Radio host John Moore comments on the claim that the Battle of Vimy Ridge is fundamental to Canada’s national identity (John Moore, “The First World War is nothing to be proud of,” National Post, 13 April 2012):
Modern Canada was born on the bloodied field of battle of Vimy Ridge. Your high school history teacher told you that. Our current military-happy federal government repeats it often enough. The Governor-General recited the accepted wisdom to a crowd of thousands just this past Monday at the Vimy memorial, where he described the battle as a “very defining” moment in Canadian history….
But is Vimy really the best of Canada? Does our modern identity and national purpose hinge on the harrowing slaughter of our citizens on a foreign field of mud in a pointless war?…

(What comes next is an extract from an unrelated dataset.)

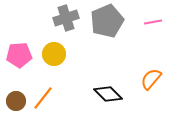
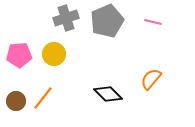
pink line: rotated 24 degrees clockwise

If anything, modern Canada should reflect on Vimy and our total First World War sacrifice as a national tragedy. Sixty-thousand Canadian men died in a war in which we had no real casus belli and which was largely administered by damnable incompetents. A generation of teachers, milkmen, farm hands, labourers, students and artists died on the field of battle, so hollowing out the population that many of the women they left behind would never marry….

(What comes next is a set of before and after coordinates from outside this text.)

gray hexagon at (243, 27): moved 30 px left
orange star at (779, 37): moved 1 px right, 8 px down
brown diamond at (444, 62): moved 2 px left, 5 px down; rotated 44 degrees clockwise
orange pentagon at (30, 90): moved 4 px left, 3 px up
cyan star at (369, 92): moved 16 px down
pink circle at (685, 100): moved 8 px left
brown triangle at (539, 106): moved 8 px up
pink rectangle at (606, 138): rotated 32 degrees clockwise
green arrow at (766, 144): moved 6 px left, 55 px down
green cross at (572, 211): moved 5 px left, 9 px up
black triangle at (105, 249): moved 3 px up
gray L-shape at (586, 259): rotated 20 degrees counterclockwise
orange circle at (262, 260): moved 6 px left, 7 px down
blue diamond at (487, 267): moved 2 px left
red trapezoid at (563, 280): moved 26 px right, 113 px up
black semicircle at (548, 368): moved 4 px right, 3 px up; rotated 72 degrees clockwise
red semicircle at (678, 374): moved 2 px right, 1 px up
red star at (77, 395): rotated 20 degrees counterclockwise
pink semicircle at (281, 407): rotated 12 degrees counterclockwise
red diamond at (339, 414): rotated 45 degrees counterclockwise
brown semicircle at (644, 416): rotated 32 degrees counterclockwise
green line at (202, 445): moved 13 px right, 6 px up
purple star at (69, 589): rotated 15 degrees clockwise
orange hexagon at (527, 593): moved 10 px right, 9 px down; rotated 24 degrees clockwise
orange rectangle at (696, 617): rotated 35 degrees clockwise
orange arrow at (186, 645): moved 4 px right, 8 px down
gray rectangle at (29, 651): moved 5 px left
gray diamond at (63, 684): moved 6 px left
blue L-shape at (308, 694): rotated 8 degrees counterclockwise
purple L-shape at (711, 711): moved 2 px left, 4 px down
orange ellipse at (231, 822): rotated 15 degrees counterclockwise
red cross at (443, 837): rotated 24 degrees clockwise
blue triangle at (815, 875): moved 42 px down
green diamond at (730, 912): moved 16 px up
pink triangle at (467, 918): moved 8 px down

So why, 95 years later, do we venerate Vimy? Perhaps because it’s far easier to stir emotions where military matters are concerned. You can’t erect a heroic statue to the civility for which Canada is renowned. Social justice has never been able to muster an inspiring flypast. The national understanding that in Canada we look after each other doesn’t have a solemn bugle call to draw a tear.
In place of the notion that our national identity might rise from something as unremarkable as compassion, hard work and character, we prefer to imbue the solitary terror of a prairie farm boy calling for his mother as he bleeds out into the soil of a French field with a purpose and nobility it does not deserve.